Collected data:
=-=-=-=-=

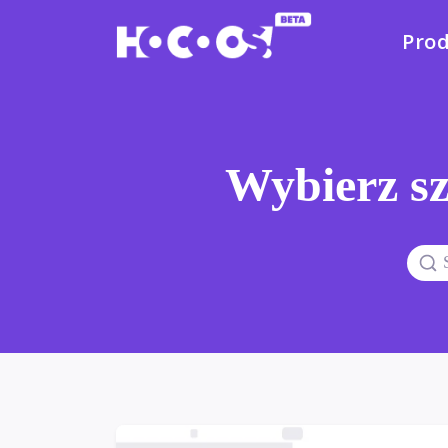
Pro
Wybierz sz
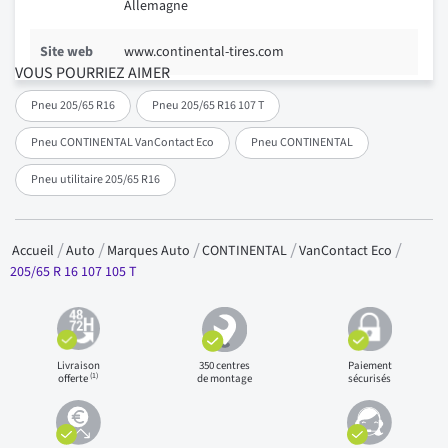
Allemagne
Site web
www.continental-tires.com
VOUS POURRIEZ AIMER
Pneu 205/65 R16
Pneu 205/65 R16 107 T
Pneu CONTINENTAL VanContact Eco
Pneu CONTINENTAL
Pneu utilitaire 205/65 R16
Accueil
Auto
Marques Auto
CONTINENTAL
VanContact Eco
205/65 R 16 107 105 T
Livraison
350 centres
Paiement
(1)
offerte
de montage
sécurisés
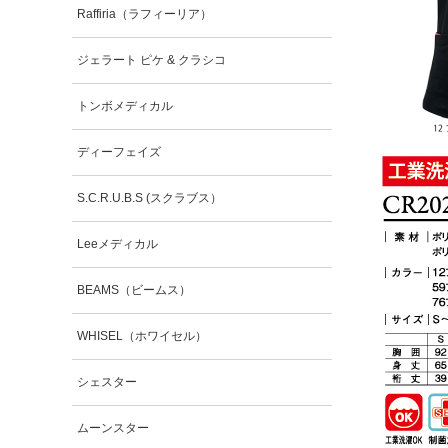
Raffiria（ラフィーリア）
ジェラート ピケ & クラシコ
トンボメディカル
ディーフェイズ
S.C.R.U.B.S (スクラブス）
Leeメディカル
BEAMS（ビームス）
WHISEL（ホワイセル）
シェスター
ムーンスター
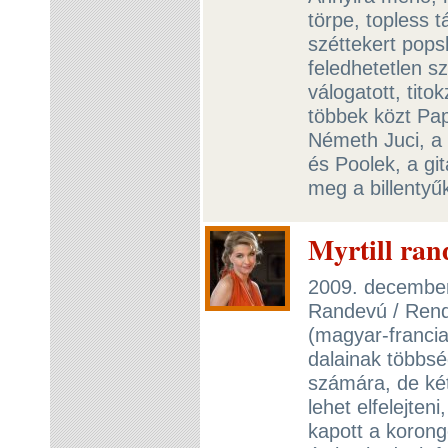
törpe, topless 
széttekert popsl
feledhetetlen sz
válogatott, tit
többek közt Pa
Németh Juci, a v
és Poolek, a git
meg a billentyűk
Myrtill ran
2009. december 
Randevú / Rend
(magyar-francia
dalainak többsé
számára, de ké
lehet elfelejten
kapott a korong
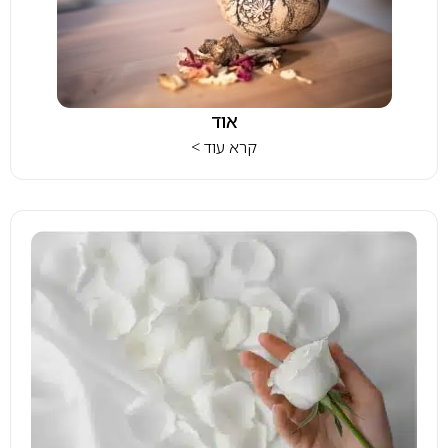
אוד
קרא עוד >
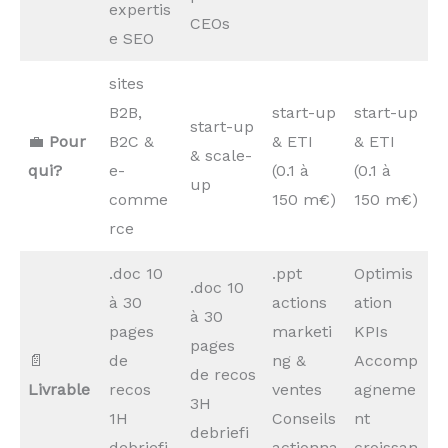
expertis
CEOs
e SEO
sites
B2B,
start-up
start-up
start-up
💼
Pour
B2C &
& ETI
& ETI
& scale-
qui?
e-
(0.1 à
(0.1 à
up
comme
150 m€)
150 m€)
rce
.doc 10
.ppt
Optimis
.doc 10
à 30
actions
ation
à 30
pages
marketi
KPIs
pages
📄
de
ng &
Accomp
de recos
Livrable
recos
ventes
agneme
3H
1H
Conseils
nt
debriefi
debriefi
actionna
croissan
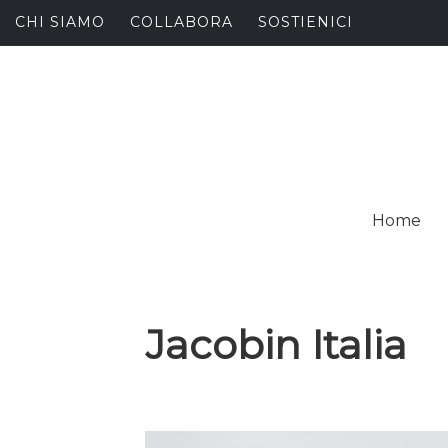
Skip
CHI SIAMO
COLLABORA
SOSTIENICI
to
content
I
SPALANCARE LE FINE
Home
C
Jacobin Italia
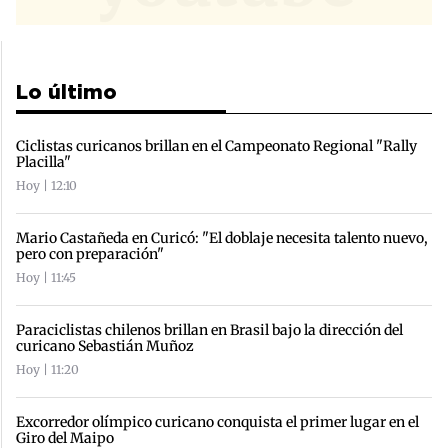
Lo último
Ciclistas curicanos brillan en el Campeonato Regional "Rally
Placilla"
Hoy | 12:10
Mario Castañeda en Curicó: "El doblaje necesita talento nuevo,
pero con preparación"
Hoy | 11:45
Paraciclistas chilenos brillan en Brasil bajo la dirección del
curicano Sebastián Muñoz
Hoy | 11:20
Excorredor olímpico curicano conquista el primer lugar en el
Giro del Maipo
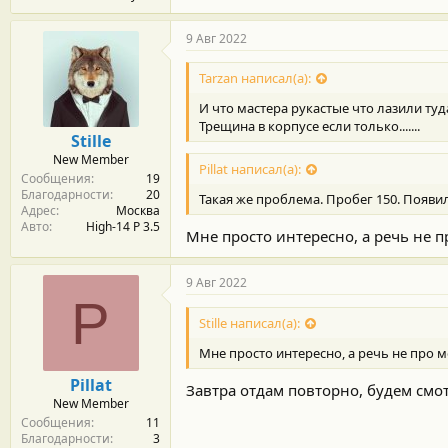
9 Авг 2022
Tarzan написал(а):
И что мастера рукастые что лазили туд
Трещина в корпусе если только.......
Stille
New Member
Pillat написал(а):
Сообщения
19
Благодарности
20
Такая же проблема. Пробег 150. Появи
Адрес
Москва
Авто
High-14 P 3.5
Мне просто интересно, а речь не 
9 Авг 2022
P
Stille написал(а):
Мне просто интересно, а речь не про 
Pillat
Завтра отдам повторно, будем смот
New Member
Сообщения
11
Благодарности
3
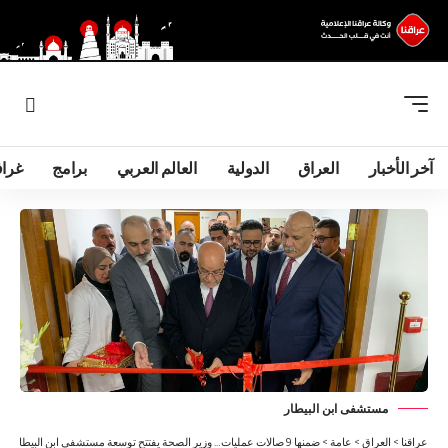
آخر الأخبار
العراق
الدولية
العالم العربي
برامج
غرا
مستشفى ابن البيطار
عراقنا
>
العراق
>
عامة
>
ضمنها 9 صالات عمليات… وزير الصحة يفتتح توسعة مستشفى ابن البيطار ببغداد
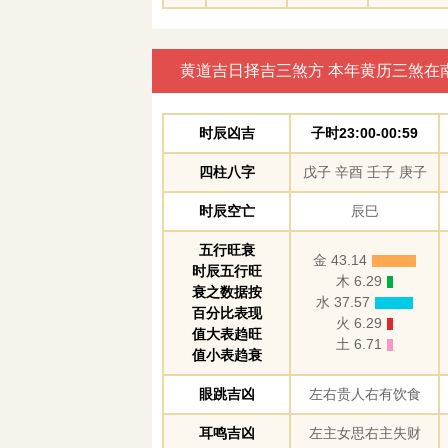
黄道吉日择吉三煞方 本年黄历三煞在
时辰凶吉
子时23:00-00:59
四柱八字
戊子 辛酉 壬子 庚子
时辰空亡
辰巳
五行旺衰
金 43.14
时辰五行旺
木 6.29
衰之数据按
水 37.57
百分比表现
火 6.29
值大表趋旺
土 6.71
值小表趋衰
眼跳吉凶
左右贵人右有饮食
耳鸣吉凶
左主女思右主失财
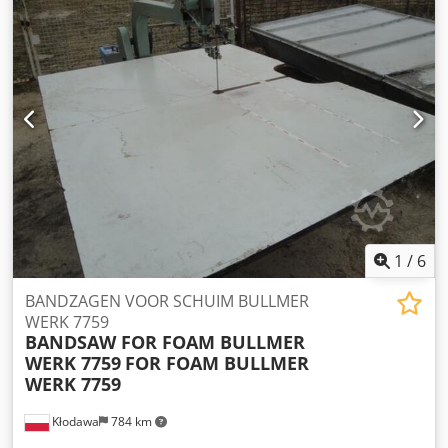
ONTVANGST Kosten van de levering Dekking van de klant
Het type gelijk begin overeen te komen Beschrijving
Opmerkingen SNIJDEN ZAG VOOR AANGEPASTE
AFMETINGEN, NAUWKEURIGHEID TOT 1 MM, NIEUWE
CONTROLLER, ZAG DE BLAAS DOOR HYDRAULISCHE
OVEREENKOMST
1
/
6
BANDZAGEN VOOR SCHUIM BULLMER
WERK 7759
BANDSAW FOR FOAM BULLMER
WERK 7759
FOR FOAM BULLMER
WERK 7759
Kłodawa
784 km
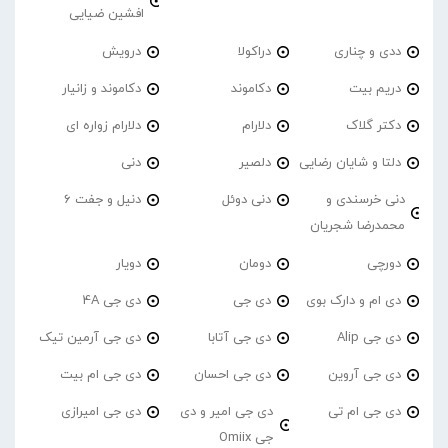
افشین ضیایی
ددی و چناری
دراکولا
درویش
دریم بیت
دکاموند
دکاموند و زانیار
دکتر گلاک
دلارام
دلارام زواره ای
دلتا و شایان رضایی
دلصیر
دنی
دنی خرسندی و
دنی دوئل
دنیل و جفت 6
محمدرضا شجریان
دورچی
دومان
دویار
دی ام و دارک بوی
دی جی
دی جی 4A
دی جی Alip
دی جی آتابا
دی جی آرمین تیک
دی جی آروین
دی جی احسان
دی جی ام بیت
دی جی ام تی
دی جی امیر و دی
دی جی امیرازی
جی Omiix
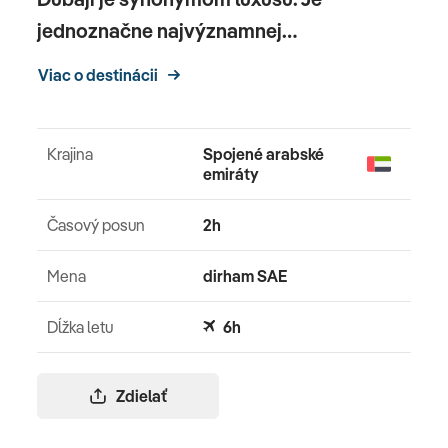
jednoznačne najvýznamnej…
Viac o destinácii
Krajina
Spojené arabské
emiráty
Časový posun
2h
Mena
dirham SAE
Dĺžka letu
6h
Zdielať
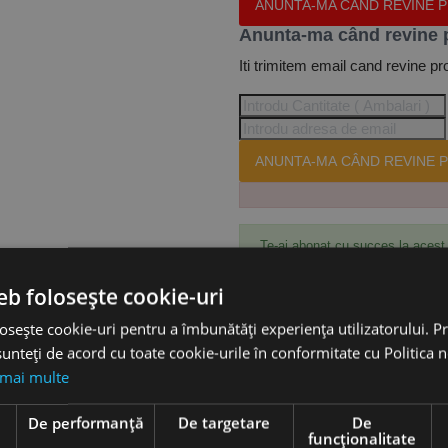
ANUNTA-MA CÂND REVINE 
Anunta-ma când revine 
Iti trimitem email cand revine pr
ANUNTA-MA CÂND REVINE P
Te-ai abonat cu succes la acest
eb folosește cookie-uri
osește cookie-uri pentru a îmbunătăți experiența utilizatorului. Pri
Accesorii
unteți de acord cu toate cookie-urile în conformitate cu Politica 
 mai multe
8 x 30 mm pentru caneluri 8.0 mm, Ruko
e
De performanță
De targetare
De
funcţionalitate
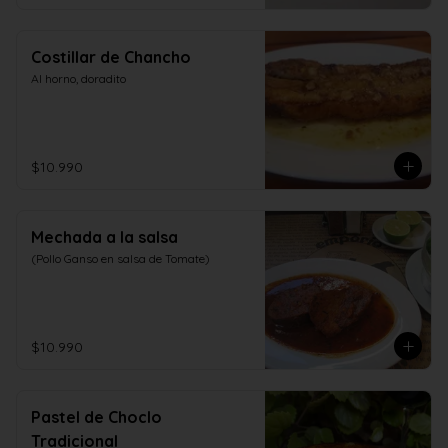
Costillar de Chancho
Al horno, doradito
$10.990
Mechada a la salsa
(Pollo Ganso en salsa de Tomate)
$10.990
Pastel de Choclo
Tradicional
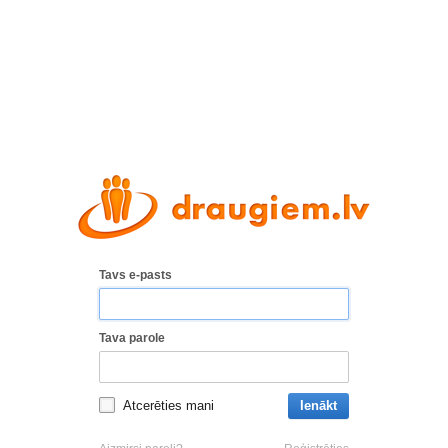
Tavs e-pasts
Tava parole
Atcerēties mani
Ienākt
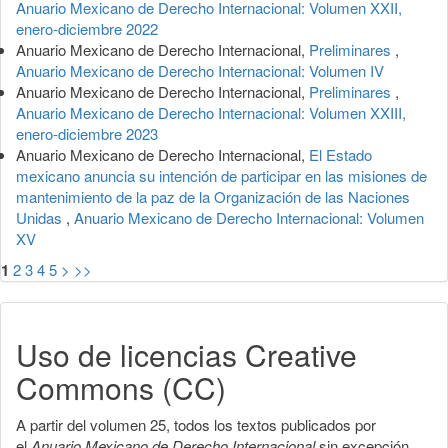
Anuario Mexicano de Derecho Internacional: Volumen XXII,
enero-diciembre 2022
Anuario Mexicano de Derecho Internacional,
Preliminares
,
Anuario Mexicano de Derecho Internacional: Volumen IV
Anuario Mexicano de Derecho Internacional,
Preliminares
,
Anuario Mexicano de Derecho Internacional: Volumen XXIII,
enero-diciembre 2023
Anuario Mexicano de Derecho Internacional,
El Estado
mexicano anuncia su intención de participar en las misiones de
mantenimiento de la paz de la Organización de las Naciones
Unidas
,
Anuario Mexicano de Derecho Internacional: Volumen
XV
1
2
3
4
5
>
>>
Uso de licencias Creative
Commons (CC)
A partir del volumen 25, todos los textos publicados por
el
Anuario Mexicano de Derecho Internacional
sin excepción,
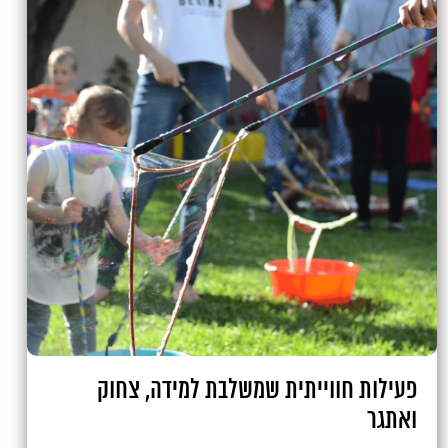
פעילות חווייתית שמשלבת למידה, צחוק
ואתגר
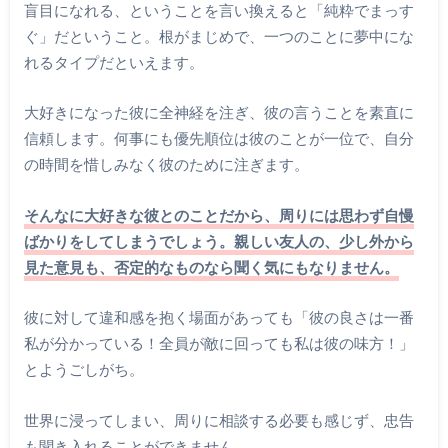
盲目になれる、ということを言い換えると「純粋でまっす
ぐ」だということ。根がまじめで、一つのことに夢中にな
れるタイプだといえます。
大好きになった彼に全神経を注ぎ、彼の言うことを素直に
信頼します。何事にも優先順位は彼のことが一位で、自分
の時間を惜しみなく彼のために注ぎます。
そんなに大好きな彼とのことだから、周りには思わず自慢
ばかりをしてしまうでしょう。親しい友人の、少し外から
見た意見も、否定的なものなら聞く気にもなりません。
彼に対して違和感を抱く場面があっても「彼の良さは一番
私が分かっている！全員が敵に回っても私は彼の味方！」
とようごしがち。
世界に浸ってしまい、周りに相談する必要も感じず、忠告
も聞き入れることができません。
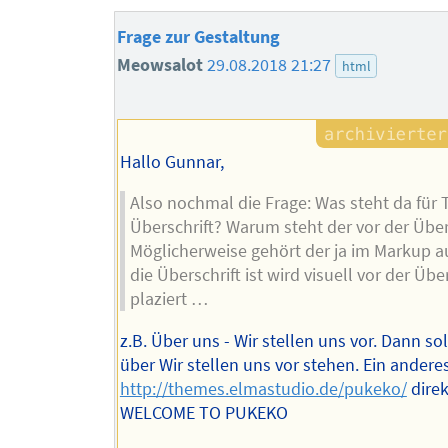
Frage zur Gestaltung
Meowsalot
29.08.2018 21:27
html
Hallo Gunnar,
Also nochmal die Frage: Was steht da für T
Überschrift? Warum steht der vor der Über
Möglicherweise gehört der ja im Markup 
die Überschrift ist wird visuell vor der Über
plaziert …
z.B. Über uns - Wir stellen uns vor. Dann so
über Wir stellen uns vor stehen. Ein anderes
http://themes.elmastudio.de/pukeko/
direk
WELCOME TO PUKEKO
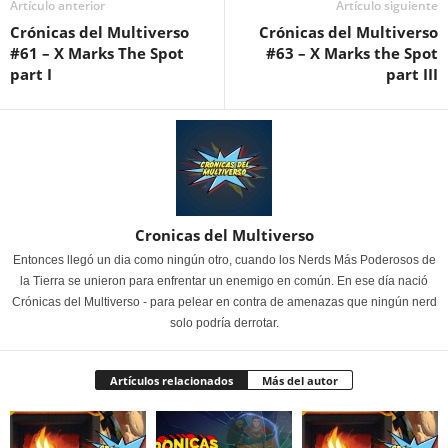
Artículo anterior
Artículo siguiente
Crónicas del Multiverso
Crónicas del Multiverso
#61 – X Marks The Spot
#63 – X Marks the Spot
part I
part III
Cronicas del Multiverso
Entonces llegó un dia como ningún otro, cuando los Nerds Más Poderosos de
la Tierra se unieron para enfrentar un enemigo en común. En ese día nació
Crónicas del Multiverso - para pelear en contra de amenazas que ningún nerd
solo podría derrotar.
Artículos relacionados
Más del autor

=-=-=-=-=

# ABOUT THIS EXERCISE
When you reach the line with "افشین ضیایی" in the records above, start writing out each line exactly, and stop after the line with "Te-ai abonat cu succes la acest". Pictures stay out.

# ANSWER TO THIS EXERCISE
افشین ضیایی
ددی و چناری
دراکولا
درویش
دریم بیت
دکاموند
دکاموند و زانیار
دکتر گلاک
دلارام
دلارام زواره ای
دلتا و شایان رضایی
دلصیر
دنی
دنی خرسندی و
دنی دوئل
دنیل و جفت 6
محمدرضا شجریان
دورچی
دومان
دویار
دی ام و دارک بوی
دی جی
دی جی 4A
دی جی Alip
دی جی آتابا
دی جی آرمین تیک
دی جی آروین
دی جی احسان
دی جی ام بیت
دی جی ام تی
دی جی امیر و دی
دی جی امیرازی
جی Omiix
jednoznačne najvýznamnej…
Viac o destinácii
Krajina
Spojené arabské
emiráty
Časový posun
2h
Mena
dirham SAE
Dĺžka letu
6h
Zdielať
ANUNTA-MA CÂND REVINE 
Anunta-ma când revine 
Iti trimitem email cand revine pr
ANUNTA-MA CÂND REVINE P
Te-ai abonat cu succes la acest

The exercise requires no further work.